─── DATA

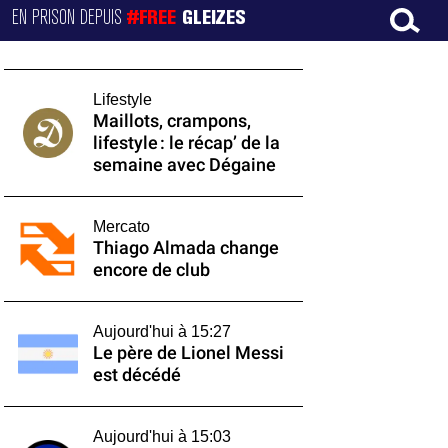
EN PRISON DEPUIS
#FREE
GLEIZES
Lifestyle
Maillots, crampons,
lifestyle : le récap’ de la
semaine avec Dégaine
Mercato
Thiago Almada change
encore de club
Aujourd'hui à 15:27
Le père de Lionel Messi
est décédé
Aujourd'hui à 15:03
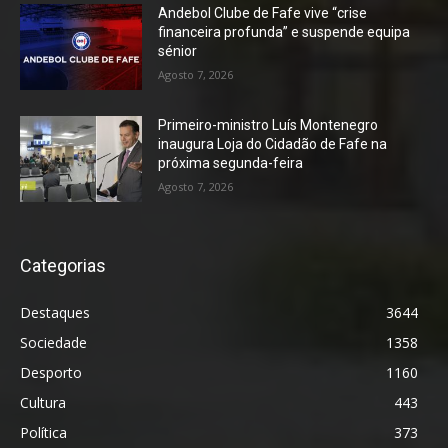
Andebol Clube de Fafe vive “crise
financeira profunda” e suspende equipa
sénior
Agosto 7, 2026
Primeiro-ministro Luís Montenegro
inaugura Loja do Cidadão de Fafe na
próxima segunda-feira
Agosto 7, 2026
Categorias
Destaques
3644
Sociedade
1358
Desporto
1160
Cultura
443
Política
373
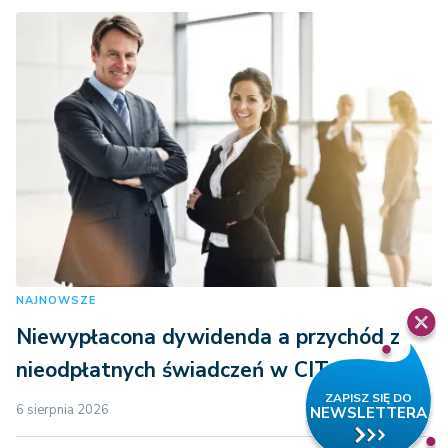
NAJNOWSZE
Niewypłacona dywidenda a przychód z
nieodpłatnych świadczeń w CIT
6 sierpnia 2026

──────

Only a number belongs in the answer: the number of lines in the preceding data that hold "Aujourd".

(EXERCISE ANSWER) 2